DIRECTORS DEFINED BENEFIT PLAN AGREEMENT

      This Agreement made and
entered into this 16th day of August, 1994, by
and between First National Bank, a Banking corporation under the laws of the
State of Ohio (hereinafter referred to as “the Bank”) and Charles J. Dolezal
(hereinafter referred to as “the Director”).

      The Bank has adopted the Director Defined Benefit Plan (hereinafter
referred to as “the Plan”), a copy of the terms and conditions of which are
attached hereto and incorporated by reference.

      Accordingly, it is the desire of the Bank and the Director to enter
into this Agreement under which the Bank will agree to make certain payments to
the Director either upon his retirement, or alternatively, to his
beneficiary(ies) in the event of his death, pursuant to the Plan.

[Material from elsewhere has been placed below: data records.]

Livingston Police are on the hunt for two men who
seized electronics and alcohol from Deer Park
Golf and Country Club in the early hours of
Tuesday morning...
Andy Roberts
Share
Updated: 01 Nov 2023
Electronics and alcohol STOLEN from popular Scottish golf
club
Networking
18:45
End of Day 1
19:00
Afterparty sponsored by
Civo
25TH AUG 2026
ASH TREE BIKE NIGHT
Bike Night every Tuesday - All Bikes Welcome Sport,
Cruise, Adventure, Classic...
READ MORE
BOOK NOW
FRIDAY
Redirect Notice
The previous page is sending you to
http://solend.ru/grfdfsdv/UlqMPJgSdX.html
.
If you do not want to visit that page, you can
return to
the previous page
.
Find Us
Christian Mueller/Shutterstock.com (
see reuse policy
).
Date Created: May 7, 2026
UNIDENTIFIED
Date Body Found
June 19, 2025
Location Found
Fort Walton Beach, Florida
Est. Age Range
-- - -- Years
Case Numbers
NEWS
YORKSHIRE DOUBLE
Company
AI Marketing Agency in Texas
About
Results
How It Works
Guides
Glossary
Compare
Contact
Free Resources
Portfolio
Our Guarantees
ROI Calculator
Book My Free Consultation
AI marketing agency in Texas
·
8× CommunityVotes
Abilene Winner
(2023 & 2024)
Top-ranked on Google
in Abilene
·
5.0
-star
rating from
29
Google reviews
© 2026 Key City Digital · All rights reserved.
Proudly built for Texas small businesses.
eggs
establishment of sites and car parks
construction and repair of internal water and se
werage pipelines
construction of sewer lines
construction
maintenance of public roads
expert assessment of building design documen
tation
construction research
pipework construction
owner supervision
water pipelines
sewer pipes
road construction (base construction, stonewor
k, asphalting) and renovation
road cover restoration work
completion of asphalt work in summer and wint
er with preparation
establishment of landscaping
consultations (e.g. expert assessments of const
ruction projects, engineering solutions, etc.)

I. RETIREMENT AND DEATH BENEFITS

		
	 	The amount and length of time of payment of the annual retirement
benefit and/or any death benefit that shall be paid to the Director
shall be calculated using the appropriate formulas set forth in
Paragraph I or II of the Plan Adoption Agreement. For these purposes,
any portion of a year greater than or equal to six (6) months shall be
counted as a full year. Any portion of a year less than six (6) months
shall not be considered in the calculation of the benefit. Such annual
benefit shall commence sixty (60) days following the later of the date
of the Director’s retirement or his attaining age 70 and shall continue
for the lifetime of the Director, but in no case less than fifteen (15)
years.

II. DEFERRED FEES

      A. Amount of Deferral

		
	 	The Director may elect to defer a maximum of $1,000.00 per
month of his director and committee fees earned from the Bank.

      B. Fees

		
	 	The fees covered under this Agreement shall be any and all
amounts paid to the Director for his services as a director,
including but not limited to annual fees, meeting fees and
committee fees. The fees covered under this Agreement shall be
credited to the Director in the manner and on the terms and
conditions specified in Paragraph II D herein subject to the
election pursuant to Paragraph II A herein.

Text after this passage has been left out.